Deep neural networks have become the most popular advanced technology in computer vision and medical imaging47,48,49. Neural networks are both computationally and memory intensive, making them difficult to deploy on embedded systems with limited hardware resources50,51. Previous studies on medical images have not considered this part, making it difficult to translate their results into actual clinical application. This will lead to wasted computing power and memory consumption of related devices. Therefore, when using the deep neural network method for medical image processing, it is necessary to consider the lightweight neural network model with the same accuracy. This reduces device resources and improves the conversion rate of research results to actual clinical applications.
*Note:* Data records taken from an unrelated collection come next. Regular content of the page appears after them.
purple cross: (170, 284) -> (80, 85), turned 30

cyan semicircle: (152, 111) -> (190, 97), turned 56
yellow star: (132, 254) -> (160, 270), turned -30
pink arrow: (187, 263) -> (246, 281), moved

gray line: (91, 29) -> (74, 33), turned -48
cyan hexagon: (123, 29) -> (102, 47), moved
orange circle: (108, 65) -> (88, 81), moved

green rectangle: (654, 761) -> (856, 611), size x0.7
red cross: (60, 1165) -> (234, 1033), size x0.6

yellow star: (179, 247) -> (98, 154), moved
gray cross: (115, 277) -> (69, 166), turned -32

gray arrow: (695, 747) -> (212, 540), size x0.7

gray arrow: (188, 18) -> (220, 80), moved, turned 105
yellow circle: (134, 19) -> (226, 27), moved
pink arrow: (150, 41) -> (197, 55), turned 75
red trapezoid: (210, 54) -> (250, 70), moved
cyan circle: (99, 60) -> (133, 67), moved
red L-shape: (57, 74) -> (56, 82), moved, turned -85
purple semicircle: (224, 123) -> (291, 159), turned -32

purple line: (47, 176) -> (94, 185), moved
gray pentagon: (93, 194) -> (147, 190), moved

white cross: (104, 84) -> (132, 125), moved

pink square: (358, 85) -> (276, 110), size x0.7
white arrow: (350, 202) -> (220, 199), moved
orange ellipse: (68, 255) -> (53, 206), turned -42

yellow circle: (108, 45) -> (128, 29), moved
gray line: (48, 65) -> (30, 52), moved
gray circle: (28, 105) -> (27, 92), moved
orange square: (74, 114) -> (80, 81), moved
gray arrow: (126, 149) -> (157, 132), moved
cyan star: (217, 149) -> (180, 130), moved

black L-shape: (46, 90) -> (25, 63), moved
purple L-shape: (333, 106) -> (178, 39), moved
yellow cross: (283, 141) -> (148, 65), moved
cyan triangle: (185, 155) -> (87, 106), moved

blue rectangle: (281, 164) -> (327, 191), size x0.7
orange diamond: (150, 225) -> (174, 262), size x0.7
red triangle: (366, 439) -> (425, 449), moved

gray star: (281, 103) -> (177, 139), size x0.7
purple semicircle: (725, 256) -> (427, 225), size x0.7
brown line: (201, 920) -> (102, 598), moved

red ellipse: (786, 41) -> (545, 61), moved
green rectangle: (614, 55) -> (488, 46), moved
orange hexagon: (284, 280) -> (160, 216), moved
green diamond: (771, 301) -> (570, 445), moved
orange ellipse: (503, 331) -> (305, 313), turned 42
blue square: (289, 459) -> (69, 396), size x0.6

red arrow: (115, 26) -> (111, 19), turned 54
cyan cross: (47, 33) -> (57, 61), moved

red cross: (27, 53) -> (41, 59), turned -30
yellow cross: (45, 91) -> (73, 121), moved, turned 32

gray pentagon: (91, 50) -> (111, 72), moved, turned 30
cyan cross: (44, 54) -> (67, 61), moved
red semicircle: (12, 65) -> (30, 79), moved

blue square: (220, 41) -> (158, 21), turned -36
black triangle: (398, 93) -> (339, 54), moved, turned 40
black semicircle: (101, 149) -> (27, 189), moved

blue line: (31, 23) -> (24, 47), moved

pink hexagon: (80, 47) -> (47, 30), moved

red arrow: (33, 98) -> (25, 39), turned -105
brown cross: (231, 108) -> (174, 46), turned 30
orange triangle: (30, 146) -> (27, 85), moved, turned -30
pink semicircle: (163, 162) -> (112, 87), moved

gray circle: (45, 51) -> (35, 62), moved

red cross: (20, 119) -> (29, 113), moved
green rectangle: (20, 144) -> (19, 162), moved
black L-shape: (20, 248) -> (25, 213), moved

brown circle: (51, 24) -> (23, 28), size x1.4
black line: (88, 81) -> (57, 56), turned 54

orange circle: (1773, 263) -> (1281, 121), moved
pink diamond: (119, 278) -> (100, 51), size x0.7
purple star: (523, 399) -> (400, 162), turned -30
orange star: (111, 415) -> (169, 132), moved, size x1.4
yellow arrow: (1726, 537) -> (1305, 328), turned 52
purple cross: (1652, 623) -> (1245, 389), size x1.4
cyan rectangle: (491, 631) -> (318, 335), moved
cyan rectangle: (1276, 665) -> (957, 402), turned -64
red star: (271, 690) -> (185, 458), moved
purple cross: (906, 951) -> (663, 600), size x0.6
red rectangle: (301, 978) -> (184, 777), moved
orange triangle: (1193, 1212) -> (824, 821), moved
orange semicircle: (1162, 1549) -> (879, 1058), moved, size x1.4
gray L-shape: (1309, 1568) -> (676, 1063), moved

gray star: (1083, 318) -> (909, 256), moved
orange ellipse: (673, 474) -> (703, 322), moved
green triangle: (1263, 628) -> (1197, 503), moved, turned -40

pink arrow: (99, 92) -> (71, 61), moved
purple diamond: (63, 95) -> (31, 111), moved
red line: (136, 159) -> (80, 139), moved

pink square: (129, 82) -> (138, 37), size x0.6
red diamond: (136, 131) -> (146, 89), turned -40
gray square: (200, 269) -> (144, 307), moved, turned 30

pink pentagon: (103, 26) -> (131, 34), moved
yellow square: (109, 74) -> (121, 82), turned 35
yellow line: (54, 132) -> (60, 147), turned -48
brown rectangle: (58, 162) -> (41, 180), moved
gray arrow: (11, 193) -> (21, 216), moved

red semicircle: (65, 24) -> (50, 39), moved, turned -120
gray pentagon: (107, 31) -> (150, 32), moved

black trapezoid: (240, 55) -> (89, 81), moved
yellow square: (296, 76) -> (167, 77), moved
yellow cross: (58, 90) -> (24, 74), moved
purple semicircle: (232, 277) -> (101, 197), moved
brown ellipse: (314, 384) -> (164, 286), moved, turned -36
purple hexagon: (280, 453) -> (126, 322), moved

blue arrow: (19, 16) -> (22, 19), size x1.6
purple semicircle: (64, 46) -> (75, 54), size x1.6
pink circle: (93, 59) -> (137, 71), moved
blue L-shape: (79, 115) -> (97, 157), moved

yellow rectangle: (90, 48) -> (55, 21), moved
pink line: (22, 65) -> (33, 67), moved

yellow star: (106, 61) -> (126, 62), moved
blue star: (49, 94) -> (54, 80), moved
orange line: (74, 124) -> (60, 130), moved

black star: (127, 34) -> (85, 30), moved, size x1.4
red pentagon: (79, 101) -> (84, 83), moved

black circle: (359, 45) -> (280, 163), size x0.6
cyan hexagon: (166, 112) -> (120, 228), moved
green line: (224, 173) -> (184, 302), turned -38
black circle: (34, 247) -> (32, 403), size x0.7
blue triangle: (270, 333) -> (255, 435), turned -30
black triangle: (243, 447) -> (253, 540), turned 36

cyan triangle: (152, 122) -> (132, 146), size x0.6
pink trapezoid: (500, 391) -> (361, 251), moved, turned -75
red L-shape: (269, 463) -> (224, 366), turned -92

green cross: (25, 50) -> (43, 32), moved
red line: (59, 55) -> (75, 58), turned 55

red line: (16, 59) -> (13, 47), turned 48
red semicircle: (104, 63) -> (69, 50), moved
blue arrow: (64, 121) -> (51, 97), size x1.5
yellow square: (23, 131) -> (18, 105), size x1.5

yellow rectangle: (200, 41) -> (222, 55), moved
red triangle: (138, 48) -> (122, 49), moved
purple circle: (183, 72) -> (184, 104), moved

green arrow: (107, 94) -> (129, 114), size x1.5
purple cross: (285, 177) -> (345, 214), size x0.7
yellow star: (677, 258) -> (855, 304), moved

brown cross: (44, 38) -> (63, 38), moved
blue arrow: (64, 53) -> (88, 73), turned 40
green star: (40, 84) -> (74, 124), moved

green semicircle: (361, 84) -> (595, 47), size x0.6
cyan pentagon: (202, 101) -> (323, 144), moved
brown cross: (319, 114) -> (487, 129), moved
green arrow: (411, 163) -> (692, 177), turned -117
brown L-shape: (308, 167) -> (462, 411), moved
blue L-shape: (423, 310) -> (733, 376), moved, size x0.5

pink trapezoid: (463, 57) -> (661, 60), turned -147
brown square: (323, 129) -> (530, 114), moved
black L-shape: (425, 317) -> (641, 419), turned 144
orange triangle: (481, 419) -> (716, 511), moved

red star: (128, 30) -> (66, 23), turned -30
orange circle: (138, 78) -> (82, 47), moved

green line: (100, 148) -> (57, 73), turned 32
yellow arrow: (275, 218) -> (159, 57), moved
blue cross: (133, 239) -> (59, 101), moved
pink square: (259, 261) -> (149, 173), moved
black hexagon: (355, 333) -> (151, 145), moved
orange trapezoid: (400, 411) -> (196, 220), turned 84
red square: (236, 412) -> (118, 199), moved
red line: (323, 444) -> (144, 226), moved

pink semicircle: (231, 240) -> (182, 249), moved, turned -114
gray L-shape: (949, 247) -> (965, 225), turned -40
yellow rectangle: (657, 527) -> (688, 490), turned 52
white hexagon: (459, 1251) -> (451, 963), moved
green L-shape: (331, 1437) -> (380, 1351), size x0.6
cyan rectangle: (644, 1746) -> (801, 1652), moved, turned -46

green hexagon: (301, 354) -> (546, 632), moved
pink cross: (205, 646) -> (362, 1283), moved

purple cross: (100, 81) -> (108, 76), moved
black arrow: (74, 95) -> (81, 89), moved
This paper has several limitations. First, the training images are created by manual segmentation, which takes a lot of time. Therefore, an accurate automatic segmentation algorithm may be a further and valuable technical direction in tooth image. Second, the manually segmented tooth images have a complex background. The distance between teeth is very small, which inevitably blends with other tooth structures and the environment when segmenting the image, which to some extent prevents the model from learning the texture features of the area of interest. Third, translating the study results into practical clinical applications may still require a more significant data set to complete validation of the model’s generalization ability.

Conclusion

In this work, a lightweight CNN model is proposed to detect the presence of C-shaped root canals in mandibular second molars. Compared with the methods of previous related studies, the proposed model has higher accuracy detecting C-shaped root canals and lower resource consumption. The proposed model improves feature extraction capability by incorporating an RFB module to enhance receptive fields. The RFB module which mimics the human eye’s receptive field, provides excellent help for feature extraction from lightweight CNN models and reduces the number of model parameters. The experimental results show that the proposed FARFB is better than that of dentists in detecting root canal types of mandibular second molars and better than other traditional methods in this work.

In future studies, we will use more clinical data for feedback training to improve the comprehensive efficiency of the model. Furthermore, we will implement the segmentation algorithm of the C-shaped root canal tooth image in the panorama based on the features extracted by the proposed method in this paper. Through rapid automated detection to replace cumbersome manual operations and then assist dentists in rapid clinical diagnosis.